Há, ainda, um problema estrutural mais grave: a erosão da separação de poderes não ocorre por ruptura explícita, mas por normalização silenciosa. Ao institucionalizar os processos estruturais, o STF transforma exceções em regra e emergências em método. O resultado é um Judiciário hipertrofiado, que decide com base em categorias amplas, moralmente carregadas e juridicamente indeterminadas, como “dignidade”, “estrutura”, “contexto” e “vulnerabilidade”, sem os freios próprios da política democrática.
Não se trata de negar a gravidade dos problemas sociais enfrentados. Trata-se de reconhecer que a solução tecnocrática judicial, ainda que bem-intencionada, produz efeitos colaterais profundos. Um deles é a despolitização forçada do debate público: decisões complexas, que deveriam ser objeto de deliberação legislativa, negociação federativa e disputa eleitoral, são convertidas em comandos judiciais blindados ao dissenso. Outro é a irresponsabilidade institucional: se a política pública fracassa, quem responde? O ministro que a idealizou não se submete a eleições, nem responde por execução orçamentária.
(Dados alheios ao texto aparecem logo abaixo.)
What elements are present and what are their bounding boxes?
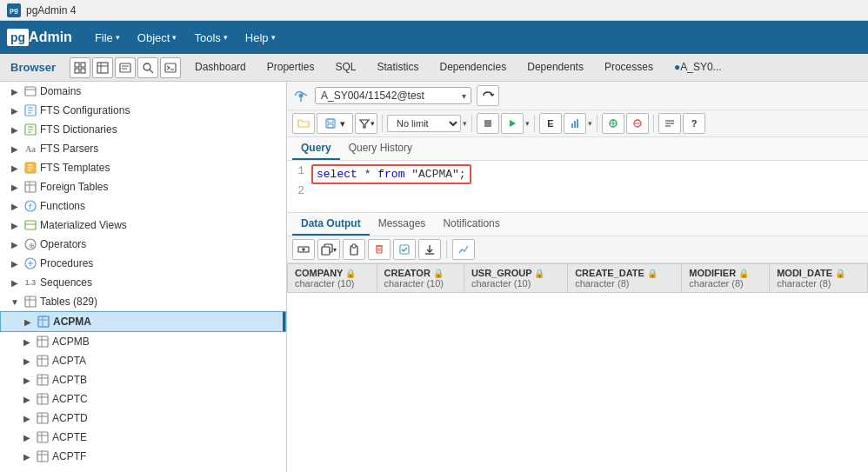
tree-item-acptf[interactable]: ▶ ACPTF — [0, 447, 286, 466]
format-btn[interactable] — [658, 113, 681, 134]
file-menu-label: File — [95, 31, 113, 44]
editor-area[interactable]: 1 select * from "ACPMA"; 2 — [287, 161, 868, 213]
delete-row-btn[interactable] — [368, 239, 391, 260]
commit-btn[interactable] — [602, 113, 624, 134]
paste-btn[interactable] — [343, 239, 365, 260]
expand-acpta[interactable]: ▶ — [21, 355, 33, 367]
tree-item-fts-template[interactable]: ▶ FTS Templates — [0, 158, 286, 177]
help-btn[interactable]: ? — [683, 113, 705, 134]
save-data-btn[interactable] — [393, 239, 416, 260]
download-btn[interactable] — [418, 239, 441, 260]
expand-sequences[interactable]: ▶ — [9, 276, 21, 289]
sidebar[interactable]: ▶ Domains ▶ FTS Configurations ▶ FTS Dic… — [0, 82, 287, 472]
expand-foreign-tables[interactable]: ▶ — [9, 181, 21, 193]
col-company[interactable]: COMPANY 🔒 character (10) — [288, 264, 377, 293]
tree-item-acpma[interactable]: ▶ ACPMA — [0, 311, 286, 332]
object-menu[interactable]: Object ▾ — [129, 26, 186, 50]
expand-operators[interactable]: ▶ — [9, 238, 21, 250]
save-btn[interactable]: ▾ — [317, 113, 353, 134]
no-limit-select[interactable]: No limit — [387, 115, 461, 132]
tab-statistics[interactable]: Statistics — [366, 54, 429, 81]
col-creator[interactable]: CREATOR 🔒 character (10) — [377, 264, 464, 293]
expand-procedures[interactable]: ▶ — [9, 257, 21, 269]
connection-refresh-btn[interactable] — [477, 85, 499, 106]
tab-properties[interactable]: Properties — [257, 54, 325, 81]
tree-item-acpmb[interactable]: ▶ ACPMB — [0, 332, 286, 351]
tree-item-acpta[interactable]: ▶ ACPTA — [0, 351, 286, 370]
expand-mat-views[interactable]: ▶ — [9, 219, 21, 231]
expand-acptf[interactable]: ▶ — [21, 450, 33, 462]
explain-analyze-btn[interactable] — [564, 113, 586, 134]
expand-acpte[interactable]: ▶ — [21, 431, 33, 443]
tree-item-tables[interactable]: ▼ Tables (829) — [0, 292, 286, 311]
copy-btn[interactable]: ▾ — [317, 239, 340, 260]
tab-dependencies[interactable]: Dependencies — [429, 54, 517, 81]
open-file-btn[interactable] — [292, 113, 315, 134]
expand-acptb[interactable]: ▶ — [21, 374, 33, 386]
browser-icon-terminal[interactable] — [160, 57, 181, 78]
tree-item-operators[interactable]: ▶ ⊕ Operators — [0, 235, 286, 254]
expand-tables[interactable]: ▼ — [9, 296, 21, 308]
graph-btn[interactable] — [452, 239, 475, 260]
tree-item-procedures[interactable]: ▶ Procedures — [0, 254, 286, 273]
browser-icon-grid[interactable] — [70, 57, 90, 78]
tab-query[interactable]: Query — [292, 137, 340, 160]
tab-dependents[interactable]: Dependents — [517, 54, 594, 81]
browser-icon-view[interactable] — [115, 57, 136, 78]
tab-asy[interactable]: ● A_SY0... — [664, 54, 732, 81]
expand-domains[interactable]: ▶ — [9, 85, 21, 97]
file-menu[interactable]: File ▾ — [86, 26, 129, 50]
svg-rect-52 — [37, 375, 48, 385]
tab-data-output[interactable]: Data Output — [292, 213, 370, 236]
data-grid[interactable]: COMPANY 🔒 character (10) CREATOR 🔒 chara… — [287, 263, 868, 472]
tree-item-acptd[interactable]: ▶ ACPTD — [0, 409, 286, 428]
tree-item-foreign-tables[interactable]: ▶ Foreign Tables — [0, 177, 286, 196]
expand-acptd[interactable]: ▶ — [21, 412, 33, 424]
tree-item-fts-config[interactable]: ▶ FTS Configurations — [0, 101, 286, 120]
tab-query-history[interactable]: Query History — [340, 137, 421, 160]
tree-item-domains[interactable]: ▶ Domains — [0, 82, 286, 101]
tree-item-acpte[interactable]: ▶ ACPTE — [0, 428, 286, 447]
expand-fts-parser[interactable]: ▶ — [9, 143, 21, 155]
run-btn[interactable] — [501, 113, 524, 134]
tools-menu[interactable]: Tools ▾ — [185, 26, 236, 50]
expand-acpmb[interactable]: ▶ — [21, 336, 33, 348]
explain-btn[interactable]: E — [539, 113, 562, 134]
col-modifier[interactable]: MODIFIER 🔒 character (8) — [682, 264, 770, 293]
add-row-btn[interactable] — [292, 239, 315, 260]
tree-item-sequences[interactable]: ▶ 1.3 Sequences — [0, 273, 286, 292]
tab-dashboard[interactable]: Dashboard — [184, 54, 257, 81]
tree-item-fts-parser[interactable]: ▶ Aa FTS Parsers — [0, 139, 286, 158]
help-menu[interactable]: Help ▾ — [237, 26, 284, 50]
col-modi-date[interactable]: MODI_DATE 🔒 character (8) — [770, 264, 868, 293]
fts-config-icon — [23, 103, 37, 117]
tab-sql[interactable]: SQL — [324, 54, 366, 81]
tree-item-fts-dict[interactable]: ▶ FTS Dictionaries — [0, 120, 286, 139]
expand-acptc[interactable]: ▶ — [21, 393, 33, 405]
browser-icon-search[interactable] — [137, 57, 158, 78]
tree-item-acptc[interactable]: ▶ ACPTC — [0, 389, 286, 409]
filter-btn[interactable]: ▾ — [355, 113, 377, 134]
expand-fts-template[interactable]: ▶ — [9, 162, 21, 174]
connection-dropdown[interactable]: A_SY004/11542@test ▾ — [315, 87, 471, 104]
domains-label: Domains — [40, 85, 81, 97]
tab-notifications[interactable]: Notifications — [434, 213, 508, 236]
tab-messages[interactable]: Messages — [370, 213, 435, 236]
col-create-date[interactable]: CREATE_DATE 🔒 character (8) — [568, 264, 682, 293]
tree-item-functions[interactable]: ▶ f Functions — [0, 196, 286, 216]
connection-select[interactable]: A_SY004/11542@test — [315, 87, 471, 104]
tab-processes[interactable]: Processes — [594, 54, 664, 81]
tab-query-label: Query — [301, 142, 331, 154]
expand-fts-dict[interactable]: ▶ — [9, 123, 21, 136]
browser-icon-table[interactable] — [92, 57, 113, 78]
rollback-btn[interactable] — [626, 113, 649, 134]
expand-acpma[interactable]: ▶ — [22, 316, 34, 328]
tree-item-mat-views[interactable]: ▶ Materialized Views — [0, 216, 286, 235]
col-usr-group[interactable]: USR_GROUP 🔒 character (10) — [464, 264, 567, 293]
foreign-tables-icon — [23, 180, 37, 194]
tree-item-acptb[interactable]: ▶ ACPTB — [0, 370, 286, 389]
expand-functions[interactable]: ▶ — [9, 200, 21, 212]
stop-btn[interactable] — [477, 113, 499, 134]
expand-fts-config[interactable]: ▶ — [9, 104, 21, 116]
acpte-label: ACPTE — [52, 431, 87, 443]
Ao final, os processos estruturais revelam menos uma evolução do processo constitucional e mais uma confissão institucional: o STF já não se enxerga apenas como guardião da Constituição, mas como seu intérprete último, executor direto e fiscal permanente. Esse acúmulo de funções não fortalece a democracia; enfraquece-a. O Judiciário que tudo resolve é, paradoxalmente, o Judiciário que retira da sociedade a possibilidade de resolver seus próprios conflitos por meio da política.
Nomear o fenômeno não o torna legítimo. Apenas o torna mais visível. E, por isso mesmo, mais urgente de ser criticado.